Directions. The entries that follow contain images, which should be left out; output everything else exactly.

Provided data.
--------

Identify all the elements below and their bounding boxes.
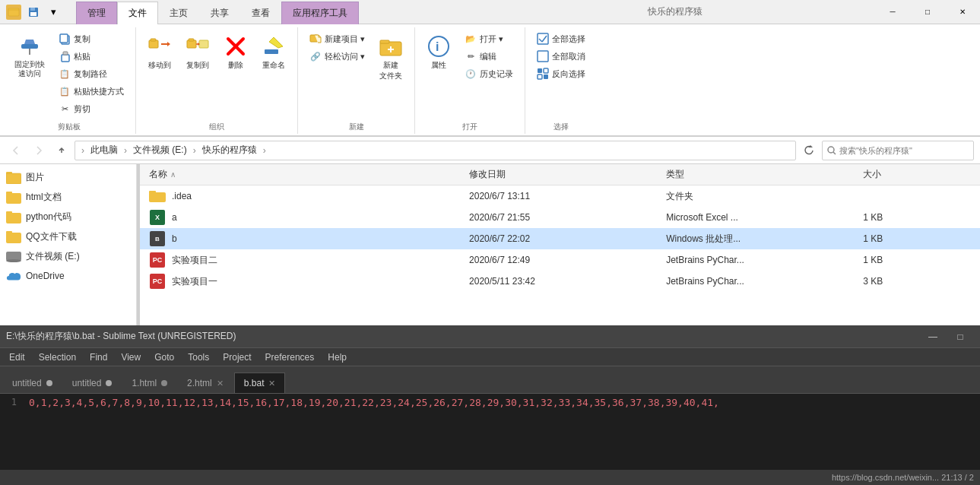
svg-rect-7: [62, 55, 69, 62]
sublime-tab-1html[interactable]: 1.html: [122, 372, 176, 393]
up-button[interactable]: [52, 141, 71, 160]
tab-close-2html[interactable]: ✕: [217, 379, 224, 388]
back-button[interactable]: [6, 141, 26, 160]
sublime-tab-untitled-2[interactable]: untitled: [63, 372, 122, 393]
col-name-header[interactable]: 名称 ∧: [143, 168, 463, 181]
quick-access-toolbar: ▾: [24, 3, 62, 21]
refresh-button[interactable]: [799, 141, 819, 160]
qat-save-button[interactable]: [24, 3, 43, 21]
sidebar-label-python: python代码: [26, 211, 71, 223]
sublime-tab-untitled-1[interactable]: untitled: [3, 372, 62, 393]
copy-button[interactable]: 复制: [53, 30, 129, 47]
rename-button[interactable]: 重命名: [256, 30, 291, 74]
new-item-button[interactable]: 新建项目 ▾: [304, 30, 370, 47]
sidebar-item-drive[interactable]: 文件视频 (E:): [0, 246, 136, 266]
sublime-tab-label-1html: 1.html: [132, 378, 157, 388]
path-item-folder[interactable]: 快乐的程序猿: [199, 142, 260, 158]
menu-help[interactable]: Help: [322, 350, 353, 364]
file-row-b[interactable]: B b 2020/6/7 22:02 Windows 批处理... 1 KB: [140, 228, 980, 249]
sidebar-item-html[interactable]: html文档: [0, 187, 136, 207]
file-list-scroll[interactable]: .idea 2020/6/7 13:11 文件夹 X a 2020/6/7 21…: [140, 185, 980, 325]
explorer-window: ▾ 管理 文件 主页 共享 查看 应用程序工具 快乐的程序猿 ─ □ ✕: [0, 0, 980, 325]
sublime-minimize-button[interactable]: —: [919, 326, 947, 347]
history-button[interactable]: 🕐 历史记录: [459, 65, 519, 82]
menu-selection[interactable]: Selection: [33, 350, 82, 364]
ribbon-content: 固定到快速访问 复制 粘贴: [0, 27, 980, 134]
invert-select-button[interactable]: 反向选择: [531, 65, 591, 82]
sidebar-item-python[interactable]: python代码: [0, 207, 136, 227]
path-item-drive[interactable]: 文件视频 (E:): [130, 142, 190, 158]
paste-shortcut-button[interactable]: 📋 粘贴快捷方式: [53, 83, 129, 100]
menu-find[interactable]: Find: [84, 350, 113, 364]
cut-button[interactable]: ✂ 剪切: [53, 100, 129, 117]
move-to-button[interactable]: 移动到: [142, 30, 177, 74]
minimize-button[interactable]: ─: [875, 0, 910, 24]
sidebar-item-onedrive[interactable]: OneDrive: [0, 266, 136, 286]
file-date-b: 2020/6/7 22:02: [463, 233, 660, 244]
properties-button[interactable]: i 属性: [421, 30, 456, 74]
path-item-computer[interactable]: 此电脑: [87, 142, 121, 158]
forward-button[interactable]: [29, 141, 49, 160]
pin-to-quickaccess-button[interactable]: 固定到快速访问: [9, 30, 50, 82]
sublime-tab-2html[interactable]: 2.html ✕: [178, 372, 233, 393]
copy-path-button[interactable]: 📋 复制路径: [53, 65, 129, 82]
menu-preferences[interactable]: Preferences: [259, 350, 321, 364]
tab-close-bbat[interactable]: ✕: [268, 379, 275, 388]
easy-access-button[interactable]: 🔗 轻松访问 ▾: [304, 48, 370, 65]
file-row-proj2[interactable]: PC 实验项目二 2020/6/7 12:49 JetBrains PyChar…: [140, 249, 980, 271]
scissors-icon: ✂: [59, 103, 71, 115]
tab-share[interactable]: 共享: [199, 2, 240, 24]
svg-rect-45: [6, 231, 12, 234]
sidebar-item-pictures[interactable]: 图片: [0, 167, 136, 187]
tab-home[interactable]: 主页: [158, 2, 199, 24]
col-size-header[interactable]: 大小: [857, 168, 977, 181]
sublime-tab-label-untitled-2: untitled: [72, 378, 102, 388]
tab-app-tools[interactable]: 应用程序工具: [281, 2, 359, 24]
maximize-button[interactable]: □: [910, 0, 945, 24]
new-folder-button[interactable]: 新建文件夹: [373, 30, 408, 85]
sublime-editor[interactable]: 1 0,1,2,3,4,5,6,7,8,9,10,11,12,13,14,15,…: [0, 394, 980, 470]
file-size-proj1: 3 KB: [857, 276, 977, 287]
sublime-maximize-button[interactable]: □: [947, 326, 974, 347]
col-size-label: 大小: [863, 169, 881, 179]
file-row-a[interactable]: X a 2020/6/7 21:55 Microsoft Excel ... 1…: [140, 207, 980, 228]
close-button[interactable]: ✕: [945, 0, 980, 24]
svg-text:i: i: [436, 40, 439, 53]
file-name-label-b: b: [172, 233, 177, 244]
open-label: 打开 ▾: [480, 33, 503, 45]
menu-view[interactable]: View: [115, 350, 147, 364]
sublime-tab-bbat[interactable]: b.bat ✕: [234, 372, 286, 393]
svg-rect-49: [149, 191, 156, 194]
deselect-all-button[interactable]: 全部取消: [531, 48, 591, 65]
search-input[interactable]: [839, 146, 969, 155]
new-label: 新建: [349, 120, 364, 134]
paste-icon: [59, 50, 71, 62]
tab-view[interactable]: 查看: [240, 2, 281, 24]
file-row-idea[interactable]: .idea 2020/6/7 13:11 文件夹: [140, 185, 980, 207]
select-all-button[interactable]: 全部选择: [531, 30, 591, 47]
delete-button[interactable]: 删除: [218, 30, 253, 74]
search-icon: [827, 146, 836, 155]
editor-content[interactable]: 0,1,2,3,4,5,6,7,8,9,10,11,12,13,14,15,16…: [23, 397, 980, 467]
qat-undo-button[interactable]: ▾: [44, 3, 62, 21]
col-type-label: 类型: [666, 169, 684, 179]
menu-goto[interactable]: Goto: [148, 350, 180, 364]
file-row-proj1[interactable]: PC 实验项目一 2020/5/11 23:42 JetBrains PyCha…: [140, 271, 980, 292]
open-button[interactable]: 📂 打开 ▾: [459, 30, 519, 47]
address-path[interactable]: › 此电脑 › 文件视频 (E:) › 快乐的程序猿 ›: [75, 141, 796, 160]
edit-button[interactable]: ✏ 编辑: [459, 48, 519, 65]
tab-manage[interactable]: 管理: [76, 2, 117, 24]
menu-project[interactable]: Project: [217, 350, 257, 364]
menu-edit[interactable]: Edit: [3, 350, 31, 364]
col-date-header[interactable]: 修改日期: [463, 168, 660, 181]
new-col: 新建项目 ▾ 🔗 轻松访问 ▾: [304, 30, 370, 65]
tab-file[interactable]: 文件: [117, 2, 158, 24]
search-box[interactable]: [822, 141, 974, 160]
sidebar-item-qq[interactable]: QQ文件下载: [0, 227, 136, 246]
copy-to-button[interactable]: 复制到: [180, 30, 215, 74]
file-type-idea: 文件夹: [660, 190, 857, 203]
menu-tools[interactable]: Tools: [182, 350, 215, 364]
svg-line-36: [833, 152, 836, 154]
col-type-header[interactable]: 类型: [660, 168, 857, 181]
paste-button[interactable]: 粘贴: [53, 48, 129, 65]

--------

Answer to the problem.
Identify all the elements below and their bounding boxes.
svg-rect-7: [62, 55, 69, 62]
sublime-tab-1html[interactable]: 1.html: [122, 372, 176, 393]
up-button[interactable]: [52, 141, 71, 160]
tab-close-2html[interactable]: ✕: [217, 379, 224, 388]
back-button[interactable]: [6, 141, 26, 160]
sublime-tab-untitled-2[interactable]: untitled: [63, 372, 122, 393]
col-name-header[interactable]: 名称 ∧: [143, 168, 463, 181]
quick-access-toolbar: ▾: [24, 3, 62, 21]
refresh-button[interactable]: [799, 141, 819, 160]
qat-save-button[interactable]: [24, 3, 43, 21]
sidebar-label-python: python代码: [26, 211, 71, 223]
sublime-tab-untitled-1[interactable]: untitled: [3, 372, 62, 393]
copy-button[interactable]: 复制: [53, 30, 129, 47]
rename-button[interactable]: 重命名: [256, 30, 291, 74]
new-item-button[interactable]: 新建项目 ▾: [304, 30, 370, 47]
sidebar-item-drive[interactable]: 文件视频 (E:): [0, 246, 136, 266]
sublime-tab-label-1html: 1.html: [132, 378, 157, 388]
path-item-folder[interactable]: 快乐的程序猿: [199, 142, 260, 158]
menu-help[interactable]: Help: [322, 350, 353, 364]
file-row-b[interactable]: B b 2020/6/7 22:02 Windows 批处理... 1 KB: [140, 228, 980, 249]
sidebar-item-html[interactable]: html文档: [0, 187, 136, 207]
file-list-scroll[interactable]: .idea 2020/6/7 13:11 文件夹 X a 2020/6/7 21…: [140, 185, 980, 325]
explorer-window: ▾ 管理 文件 主页 共享 查看 应用程序工具 快乐的程序猿 ─ □ ✕: [0, 0, 980, 325]
sublime-minimize-button[interactable]: —: [919, 326, 947, 347]
history-button[interactable]: 🕐 历史记录: [459, 65, 519, 82]
menu-selection[interactable]: Selection: [33, 350, 82, 364]
ribbon-content: 固定到快速访问 复制 粘贴: [0, 27, 980, 134]
invert-select-button[interactable]: 反向选择: [531, 65, 591, 82]
sidebar-item-python[interactable]: python代码: [0, 207, 136, 227]
path-item-drive[interactable]: 文件视频 (E:): [130, 142, 190, 158]
paste-shortcut-button[interactable]: 📋 粘贴快捷方式: [53, 83, 129, 100]
menu-find[interactable]: Find: [84, 350, 113, 364]
cut-button[interactable]: ✂ 剪切: [53, 100, 129, 117]
move-to-button[interactable]: 移动到: [142, 30, 177, 74]
minimize-button[interactable]: ─: [875, 0, 910, 24]
sidebar-item-onedrive[interactable]: OneDrive: [0, 266, 136, 286]
file-date-b: 2020/6/7 22:02: [463, 233, 660, 244]
properties-button[interactable]: i 属性: [421, 30, 456, 74]
path-item-computer[interactable]: 此电脑: [87, 142, 121, 158]
forward-button[interactable]: [29, 141, 49, 160]
pin-to-quickaccess-button[interactable]: 固定到快速访问: [9, 30, 50, 82]
sublime-tab-2html[interactable]: 2.html ✕: [178, 372, 233, 393]
copy-path-button[interactable]: 📋 复制路径: [53, 65, 129, 82]
menu-preferences[interactable]: Preferences: [259, 350, 321, 364]
tab-close-bbat[interactable]: ✕: [268, 379, 275, 388]
easy-access-button[interactable]: 🔗 轻松访问 ▾: [304, 48, 370, 65]
file-row-proj2[interactable]: PC 实验项目二 2020/6/7 12:49 JetBrains PyChar…: [140, 249, 980, 271]
scissors-icon: ✂: [59, 103, 71, 115]
tab-share[interactable]: 共享: [199, 2, 240, 24]
svg-rect-45: [6, 231, 12, 234]
sidebar-item-pictures[interactable]: 图片: [0, 167, 136, 187]
tab-home[interactable]: 主页: [158, 2, 199, 24]
col-size-header[interactable]: 大小: [857, 168, 977, 181]
sublime-tab-label-untitled-2: untitled: [72, 378, 102, 388]
tab-app-tools[interactable]: 应用程序工具: [281, 2, 359, 24]
maximize-button[interactable]: □: [910, 0, 945, 24]
new-folder-button[interactable]: 新建文件夹: [373, 30, 408, 85]
sublime-editor[interactable]: 1 0,1,2,3,4,5,6,7,8,9,10,11,12,13,14,15,…: [0, 394, 980, 470]
file-size-proj1: 3 KB: [857, 276, 977, 287]
sublime-maximize-button[interactable]: □: [947, 326, 974, 347]
col-size-label: 大小: [863, 169, 881, 179]
file-row-a[interactable]: X a 2020/6/7 21:55 Microsoft Excel ... 1…: [140, 207, 980, 228]
close-button[interactable]: ✕: [945, 0, 980, 24]
svg-text:i: i: [436, 40, 439, 53]
file-name-label-b: b: [172, 233, 177, 244]
open-label: 打开 ▾: [480, 33, 503, 45]
menu-view[interactable]: View: [115, 350, 147, 364]
sublime-tab-bbat[interactable]: b.bat ✕: [234, 372, 286, 393]
svg-rect-49: [149, 191, 156, 194]
deselect-all-button[interactable]: 全部取消: [531, 48, 591, 65]
search-input[interactable]: [839, 146, 969, 155]
new-label: 新建: [349, 120, 364, 134]
paste-icon: [59, 50, 71, 62]
tab-view[interactable]: 查看: [240, 2, 281, 24]
file-row-idea[interactable]: .idea 2020/6/7 13:11 文件夹: [140, 185, 980, 207]
select-all-button[interactable]: 全部选择: [531, 30, 591, 47]
delete-button[interactable]: 删除: [218, 30, 253, 74]
search-icon: [827, 146, 836, 155]
editor-content[interactable]: 0,1,2,3,4,5,6,7,8,9,10,11,12,13,14,15,16…: [23, 397, 980, 467]
qat-undo-button[interactable]: ▾: [44, 3, 62, 21]
col-type-label: 类型: [666, 169, 684, 179]
menu-goto[interactable]: Goto: [148, 350, 180, 364]
file-row-proj1[interactable]: PC 实验项目一 2020/5/11 23:42 JetBrains PyCha…: [140, 271, 980, 292]
open-button[interactable]: 📂 打开 ▾: [459, 30, 519, 47]
address-path[interactable]: › 此电脑 › 文件视频 (E:) › 快乐的程序猿 ›: [75, 141, 796, 160]
edit-button[interactable]: ✏ 编辑: [459, 48, 519, 65]
tab-manage[interactable]: 管理: [76, 2, 117, 24]
menu-project[interactable]: Project: [217, 350, 257, 364]
menu-edit[interactable]: Edit: [3, 350, 31, 364]
col-date-header[interactable]: 修改日期: [463, 168, 660, 181]
new-col: 新建项目 ▾ 🔗 轻松访问 ▾: [304, 30, 370, 65]
tab-file[interactable]: 文件: [117, 2, 158, 24]
search-box[interactable]: [822, 141, 974, 160]
sidebar-item-qq[interactable]: QQ文件下载: [0, 227, 136, 246]
copy-to-button[interactable]: 复制到: [180, 30, 215, 74]
file-type-idea: 文件夹: [660, 190, 857, 203]
menu-tools[interactable]: Tools: [182, 350, 215, 364]
svg-line-36: [833, 152, 836, 154]
col-type-header[interactable]: 类型: [660, 168, 857, 181]
paste-button[interactable]: 粘贴: [53, 48, 129, 65]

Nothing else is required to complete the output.